Piwaï : Rien que le morceau-titre déjà…
Cam : Je les ai vus en concert à Nantes pour l’album d’après, Feelin Kinda Free. Malheureusement, ce n’était pas le batteur de I See Seaweed (NdR : Mike Noga) et ça ne sera plus jamais lui parce qu’il est décédé tout récemment. Un pur batteur ! Tropical Fuck Storm, c’est bien aussi mais The Drones ont quelque chose de moins expérimental. Il y avait peut être des choses différentes dans l’approche musicale et peut-être que ça peut se croiser avec Tropical Fuck Storm… J’étais hyper emballé sur le premier disque, je le suis beaucoup moins sur le deuxième parce que j’entends les mecs travailler la prod pour faire en sorte de sonner moins bien que ce que le groupe a enregistré, je trouve ça vilain ! Si ton groupe sonne bien et que tu mets en process le merdier… Le morceau peut être chaotique mais la production doit être un peu plus honnête. On sait très bien ce que Gareth Liddiard, le guitariste-chanteur qui fait aussi les enregistrements, est capable de faire… Je suis donc moins client et j’en reviens aux Drones. Ça me fout les poils !
Piwaï : Moi, il me fait penser aux premiers Nick Cave. Cette façon torturée de chanter. C’est complètement habité.
Cam : Oui, ça ne vient pas te choper parce que ça atteint la cinquième octave !
Piwaï : Je me rappelle qu’Eric disait il y a quelques temps que les groupes ne jouaient plus leur vie sur scène. Nous, c’était le cas. Et ces mecs, quand ils chantent sur les albums, c’est ça ! Ils sont pas là pour faire un groupe de rock, ils sont là parce que c’est ce qui sort d’eux. C’est une évidence. Ils font un groupe de rock parce qu’ils ont des choses à dire et ça fait partie de leur génétique de faire de la musique et ça reste.
Cam : Serait-ce un talent ou une génétique commune aux Australiens ? Je ne sais pas mais Nick Cave ou Garrett Liddiard…

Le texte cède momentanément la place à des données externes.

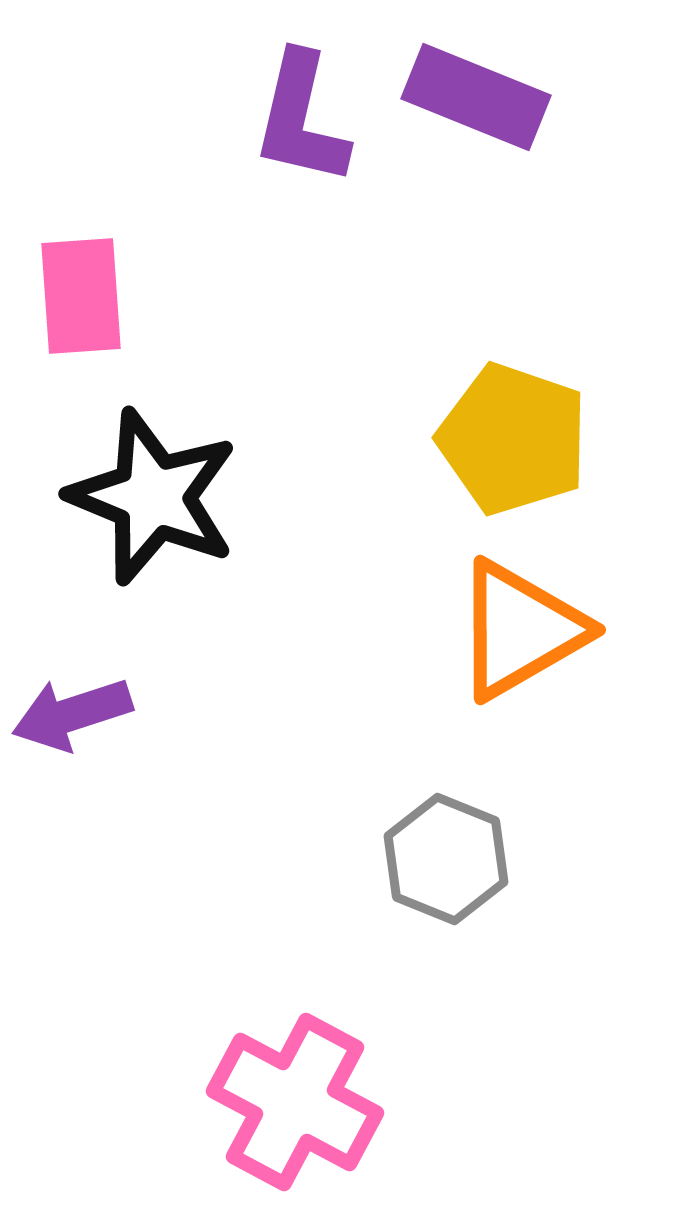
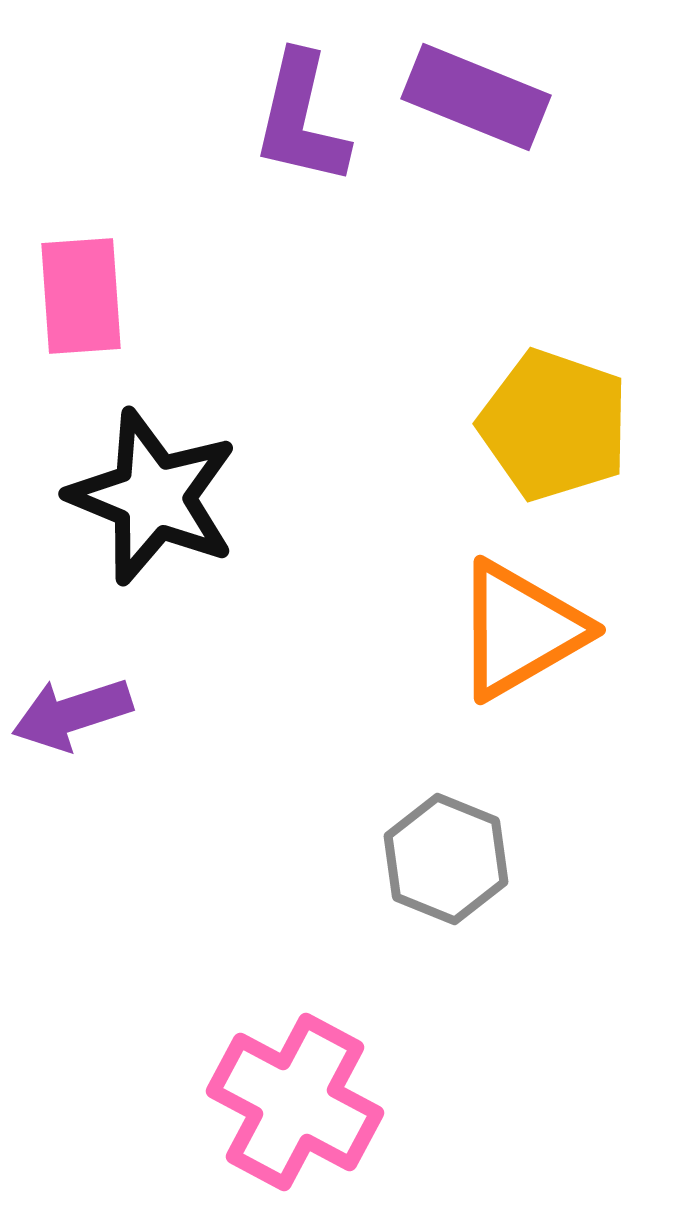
yellow pentagon: moved 41 px right, 14 px up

Ou un certain Rowland S. Howard. Niveau sincérité, c’était quelque chose aussi…
Piwaï
: Et dans le temps, il y avait aussi Rob Younger avec Radio Birdman qui était pas mal.
Cam : J’ai vu tout à l’heure qu’AC/DC sortait un nouvel album. Ça m’a interpellé. Le chanteur a désormais 72 ou 73 ans. Ils n’ont pas besoin de remplir le million supplémentaire, ils le font par amour de la zik. Je m’étais fait la même réflexion quand Paul McCartney a sorti Egypt Station, un chouette disque. Il n’a pas besoin de le faire, c’est assez cool. Que les gros groupes soient mis en avant, c’est super mais rappeler que ça émane avant tout d’une envie de faire de la musique, ça serait bien pour les jeunes. Ça recentre un peu le truc. Tu fais de la musique parce que tu aimes la musique. C’est ça la priorité quand même.

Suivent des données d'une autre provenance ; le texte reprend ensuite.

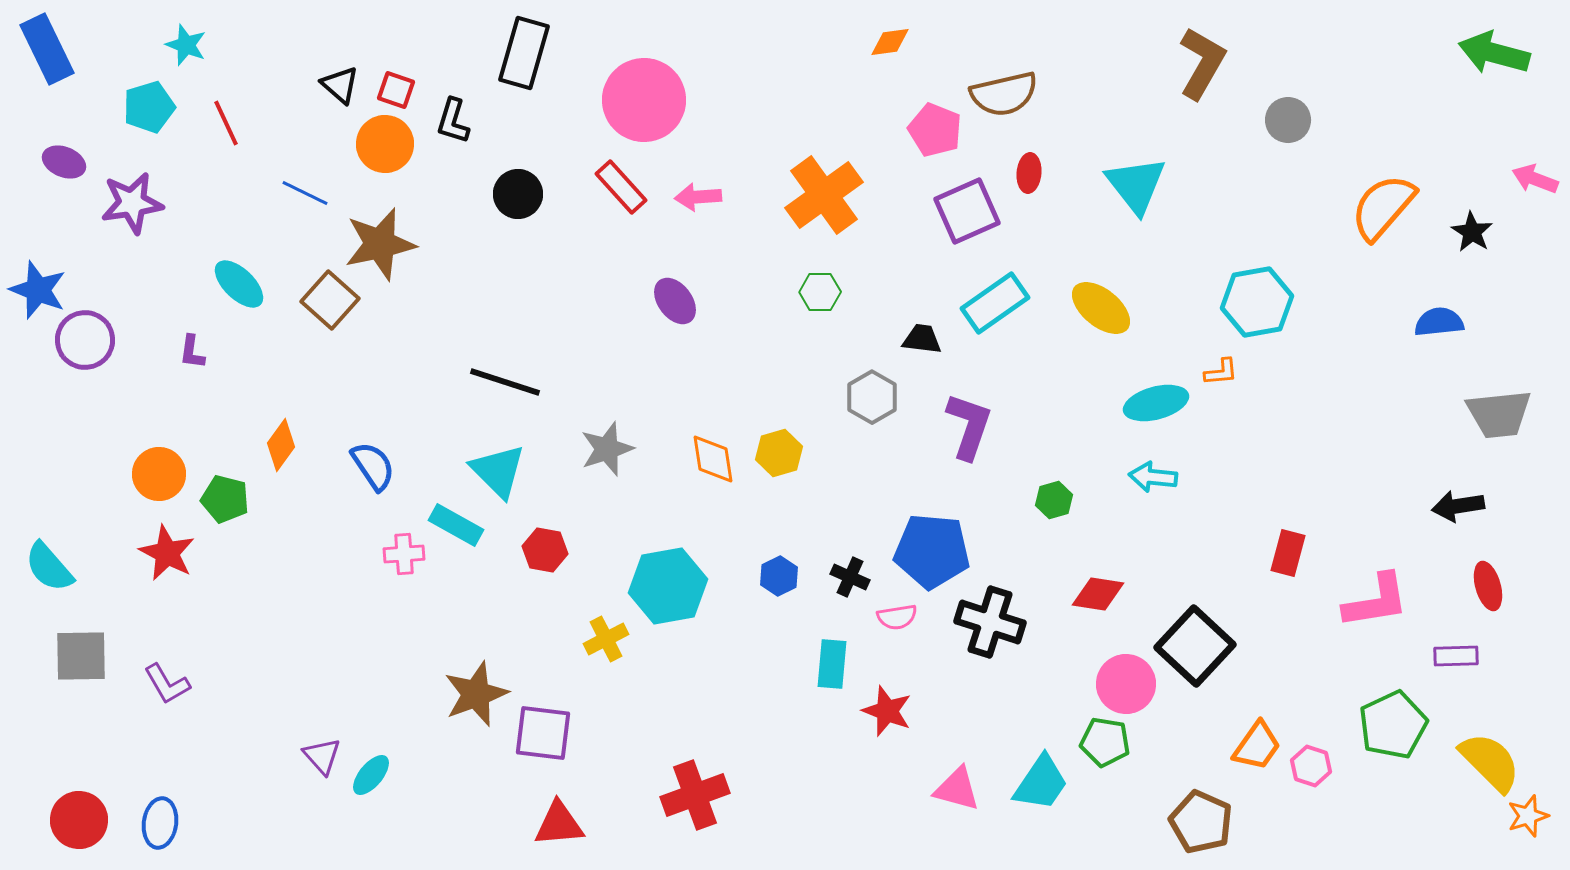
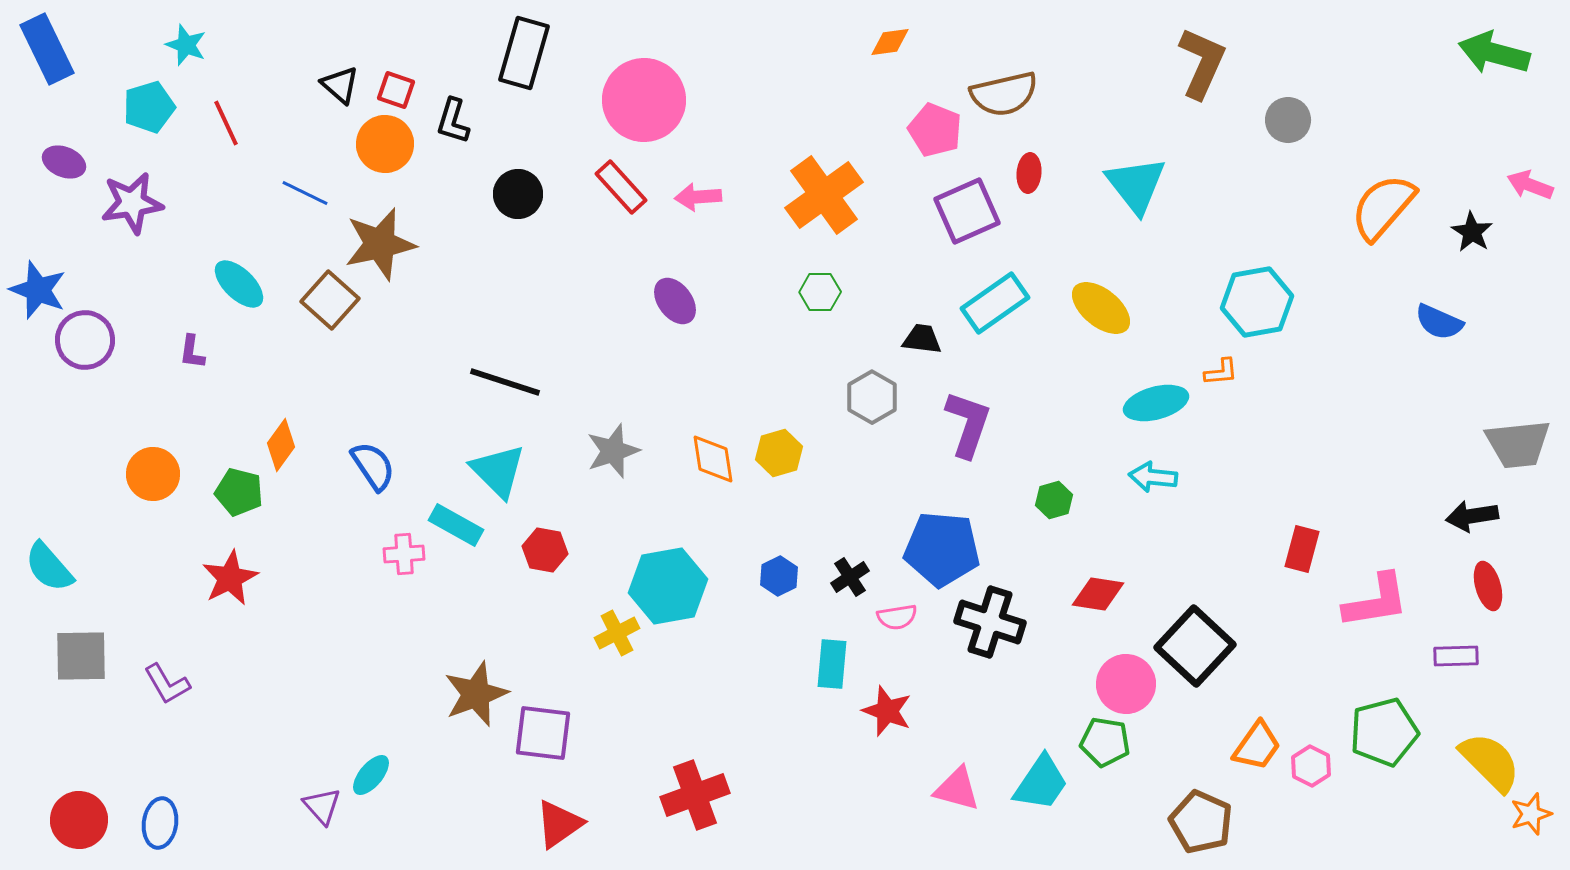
brown L-shape at (1202, 63): rotated 6 degrees counterclockwise
pink arrow at (1535, 179): moved 5 px left, 6 px down
blue semicircle at (1439, 322): rotated 150 degrees counterclockwise
gray trapezoid at (1499, 414): moved 19 px right, 30 px down
purple L-shape at (969, 426): moved 1 px left, 2 px up
gray star at (607, 449): moved 6 px right, 2 px down
orange circle at (159, 474): moved 6 px left
green pentagon at (225, 499): moved 14 px right, 7 px up
black arrow at (1458, 506): moved 14 px right, 10 px down
blue pentagon at (932, 551): moved 10 px right, 2 px up
red star at (167, 553): moved 63 px right, 25 px down; rotated 18 degrees clockwise
red rectangle at (1288, 553): moved 14 px right, 4 px up
black cross at (850, 577): rotated 33 degrees clockwise
yellow cross at (606, 639): moved 11 px right, 6 px up
green pentagon at (1393, 725): moved 9 px left, 7 px down; rotated 10 degrees clockwise
purple triangle at (322, 756): moved 50 px down
pink hexagon at (1311, 766): rotated 9 degrees clockwise
orange star at (1528, 816): moved 3 px right, 2 px up
red triangle at (559, 824): rotated 30 degrees counterclockwise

Surtout que si tu fais de la musique pour te faire du fric aujourd’hui, t’as pas choisi le secteur le plus porteur !
(Rires) Piwaï : Mauvaise pioche !

Entretien réalisé par Jonathan Lopez, un grand merci à Piwaï et Camille pour leur disponibilité et générosité.

L’album Pictures Of A Century de LANE est sorti cette année chez Vicious Circle.